DATASET RECORDS -
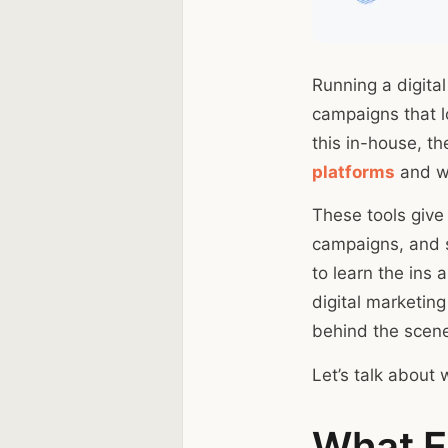
Running a digital
campaigns that lo
this in-house, t
platforms
and wh
These tools give
campaigns, and st
to learn the ins 
digital marketing
behind the scen
Let’s talk about 
What Ex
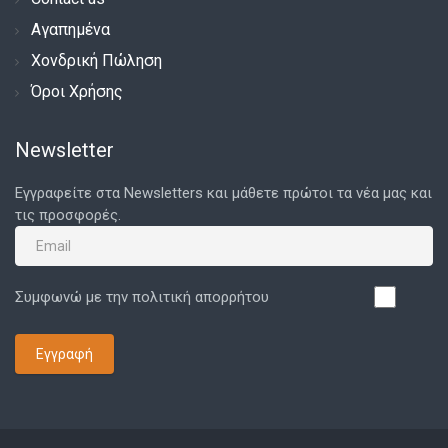
Αγαπημένα
Χονδρική Πώληση
Όροι Χρήσης
Newsletter
Εγγραφείτε στα Newsletters και μάθετε πρώτοι τα νέα μας και
τις προσφορές.
Συμφωνώ με την πολιτική απορρήτου
Εγγραφή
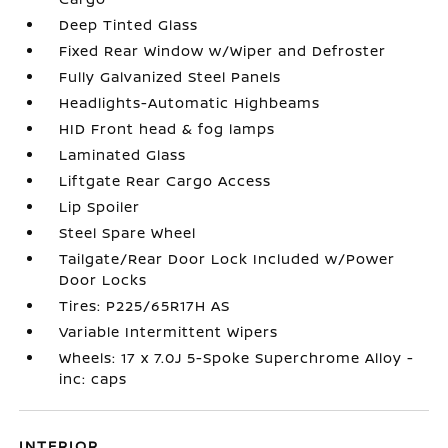
Deep Tinted Glass
Fixed Rear Window w/Wiper and Defroster
Fully Galvanized Steel Panels
Headlights-Automatic Highbeams
HID Front head & fog lamps
Laminated Glass
Liftgate Rear Cargo Access
Lip Spoiler
Steel Spare Wheel
Tailgate/Rear Door Lock Included w/Power
Door Locks
Tires: P225/65R17H AS
Variable Intermittent Wipers
Wheels: 17 x 7.0J 5-Spoke Superchrome Alloy -
inc: caps
INTERIOR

TASK - Please copy every line of the material that contains the word "Door".

SOLUTION -
Tailgate/Rear Door Lock Included w/Power
Door Locks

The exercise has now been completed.